Maybe now, it would be good to... Here, if some of you wanted to open this application
in your computer at any time, you have the chance to look at the VGG data here on the 3D globe,
you can calmly try it alone to connect the continental blocks, it is here on the website
of The Guardian or you can find it simply also on the official pages.
It was made by the people from Californian university San Diego. And you can this globe,
gorgeously, gorgeously actually study, ok, here you for example see, as we were talking
about the Zealandia, this is the eastern edge and this is Antarctica. So, actually this block,
you may trace it gorgeously ok, how the blocks fit together, ok. So, you may simply trace,
similarly, you have another situation here, ok, here you also have, you may perfectly trace the way
the continental blocks wander to each other. This means, here smoother, smoother, here it is
a bit more wrinkled, ok, and the situation is the same here. So, if we wanted to visualize the ridge more in
detail here, in a high resolution, you can precisely trace the ridge, these ridge, ridge lines.
We will probably get back to this application during the discussion.
Beautiful here, beautiful are these... There is a large belt with a structure of turbulent flow. As you may notice it.
Up to the Himalayas, the Himalayas, here a part of this belt are for example the Alps, the Carpathians,
the Himalayas, the Pyrenees. Ok, it is a large and long belt. We will get back to this map.
I won't waste time with it. Would be ideal, for you, if you wanted to try it, ok,
in some way to play with the map and for example try to connect something alone.
You have vector editors today, it is no problem, you can take the map in 2D. And so on.
Here we finished, we already showed this, So, now there is the second part of the lecture and
these are the consequences resulting from the continent fitting. A good question would be, ok,
if Earth has been expanding, expands, we should be able to measure it somehow.

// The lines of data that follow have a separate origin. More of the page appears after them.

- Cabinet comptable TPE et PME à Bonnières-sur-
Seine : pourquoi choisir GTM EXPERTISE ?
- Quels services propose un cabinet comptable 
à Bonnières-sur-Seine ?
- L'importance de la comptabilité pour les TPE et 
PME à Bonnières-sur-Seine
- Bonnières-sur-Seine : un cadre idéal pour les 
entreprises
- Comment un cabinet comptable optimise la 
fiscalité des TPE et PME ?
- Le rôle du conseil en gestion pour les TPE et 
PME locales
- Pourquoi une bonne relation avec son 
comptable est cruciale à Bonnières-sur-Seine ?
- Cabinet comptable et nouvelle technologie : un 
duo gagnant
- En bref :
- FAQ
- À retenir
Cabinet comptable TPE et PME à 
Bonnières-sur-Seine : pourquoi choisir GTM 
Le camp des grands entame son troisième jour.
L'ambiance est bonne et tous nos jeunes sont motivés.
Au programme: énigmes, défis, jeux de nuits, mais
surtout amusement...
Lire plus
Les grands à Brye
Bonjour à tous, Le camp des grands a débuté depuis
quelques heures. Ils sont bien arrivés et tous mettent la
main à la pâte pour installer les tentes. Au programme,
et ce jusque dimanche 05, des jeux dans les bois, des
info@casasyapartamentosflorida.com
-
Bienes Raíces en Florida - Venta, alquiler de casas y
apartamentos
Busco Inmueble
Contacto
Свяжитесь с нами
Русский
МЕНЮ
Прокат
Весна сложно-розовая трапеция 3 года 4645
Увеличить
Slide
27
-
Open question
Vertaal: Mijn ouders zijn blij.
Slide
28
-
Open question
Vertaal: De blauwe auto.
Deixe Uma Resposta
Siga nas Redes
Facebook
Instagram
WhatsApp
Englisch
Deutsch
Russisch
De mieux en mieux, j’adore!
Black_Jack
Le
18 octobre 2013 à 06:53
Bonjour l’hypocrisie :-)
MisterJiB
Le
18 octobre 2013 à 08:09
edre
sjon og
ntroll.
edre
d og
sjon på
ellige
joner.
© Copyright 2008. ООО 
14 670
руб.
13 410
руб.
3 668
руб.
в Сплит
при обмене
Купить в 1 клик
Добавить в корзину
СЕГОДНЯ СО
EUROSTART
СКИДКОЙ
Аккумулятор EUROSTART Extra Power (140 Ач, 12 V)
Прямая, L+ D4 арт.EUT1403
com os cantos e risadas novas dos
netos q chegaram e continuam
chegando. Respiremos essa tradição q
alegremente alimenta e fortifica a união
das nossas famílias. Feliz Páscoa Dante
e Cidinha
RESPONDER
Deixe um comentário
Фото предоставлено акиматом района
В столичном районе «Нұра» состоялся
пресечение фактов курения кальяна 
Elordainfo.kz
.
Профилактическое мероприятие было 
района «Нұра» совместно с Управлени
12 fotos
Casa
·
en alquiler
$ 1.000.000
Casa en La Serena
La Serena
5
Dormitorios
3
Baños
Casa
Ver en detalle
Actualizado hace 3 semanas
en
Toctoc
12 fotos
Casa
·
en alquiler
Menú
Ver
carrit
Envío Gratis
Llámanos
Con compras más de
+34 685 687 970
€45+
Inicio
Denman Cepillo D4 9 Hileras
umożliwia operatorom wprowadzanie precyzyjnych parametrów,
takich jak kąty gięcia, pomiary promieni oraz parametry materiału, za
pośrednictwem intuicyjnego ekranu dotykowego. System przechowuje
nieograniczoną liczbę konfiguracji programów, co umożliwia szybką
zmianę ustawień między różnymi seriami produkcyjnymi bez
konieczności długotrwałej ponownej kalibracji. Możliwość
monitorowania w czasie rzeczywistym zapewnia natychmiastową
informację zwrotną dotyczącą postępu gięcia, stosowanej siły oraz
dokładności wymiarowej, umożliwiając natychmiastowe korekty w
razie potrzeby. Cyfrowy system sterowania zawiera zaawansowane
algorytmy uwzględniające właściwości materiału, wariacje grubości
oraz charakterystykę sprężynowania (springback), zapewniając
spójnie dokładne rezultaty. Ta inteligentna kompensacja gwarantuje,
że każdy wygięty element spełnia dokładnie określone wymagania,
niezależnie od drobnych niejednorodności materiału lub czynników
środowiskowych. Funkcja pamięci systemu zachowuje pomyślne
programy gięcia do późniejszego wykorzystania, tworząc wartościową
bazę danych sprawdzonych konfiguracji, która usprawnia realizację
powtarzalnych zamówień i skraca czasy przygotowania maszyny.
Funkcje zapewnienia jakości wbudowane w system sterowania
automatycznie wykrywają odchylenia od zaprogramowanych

So this is one of the maps
from the year 2014 where you see the vertical motions of geodetic stations.
You see that Greenland grows significantly, I read that Iceland even exponentially, then you have Norway,
here the north, the north of the United States, Canada and so on. The conventional interpretation
would be that it has something to do with postglacial rebound. Ok, so some isostatic uplifts,
there was simply ice and now it is lifting up. Ok, this would be some conventional interpretation.
To these measurements, I have a few notes. What are the troubles you deal with when performing
the measurements. Ok, so simply this is a map. In 2011, two basic... Two interesting works were published.
One from NASA and one from a group of authors from the Wuhan University, the Shen's group.
I have here the paper from the group from the Wuhan University. If someone wanted to look at it, just at the
results. These works were different. NASA told us that Earth is not expanding and didn't expand. It simply
convinced us, it was in media. But the author from the Wuhan University told us, no,
it is expanding and has been expanding over the last several decades, but only a little.
Only in tenths of a millimetre ok, it is really a little. I tried to, based on these 2 works, to notice the problems,
the basic problems the authors deal with. This means, for example anomalous values cutting.
In the papers, there are mentioned values when for example, you have a certain station, vertical one, and
you measure a motion by 5 meters. They take it as irrelevant to the expansion,
but what if the expansion goes just in the way that it compensates suddenly always on a certain place?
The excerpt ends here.